● **EXERCISE BRIEF**: Report all lines in the records that hold the string "Formulaire".

● **DATA FOR THE TASK**:
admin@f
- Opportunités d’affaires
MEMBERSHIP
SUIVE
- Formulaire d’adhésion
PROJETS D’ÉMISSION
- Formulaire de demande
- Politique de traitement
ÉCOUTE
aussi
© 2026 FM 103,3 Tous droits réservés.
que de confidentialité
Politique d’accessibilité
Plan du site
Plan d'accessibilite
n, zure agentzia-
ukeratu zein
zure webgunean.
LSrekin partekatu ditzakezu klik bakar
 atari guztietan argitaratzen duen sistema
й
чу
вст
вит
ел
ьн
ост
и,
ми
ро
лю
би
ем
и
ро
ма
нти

...

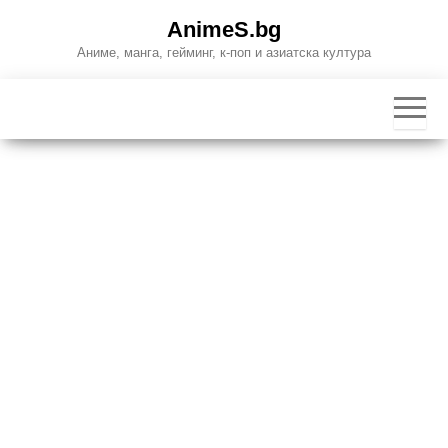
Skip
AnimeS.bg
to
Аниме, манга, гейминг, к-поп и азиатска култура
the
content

● **ANSWER**:
- Formulaire d’adhésion
- Formulaire de demande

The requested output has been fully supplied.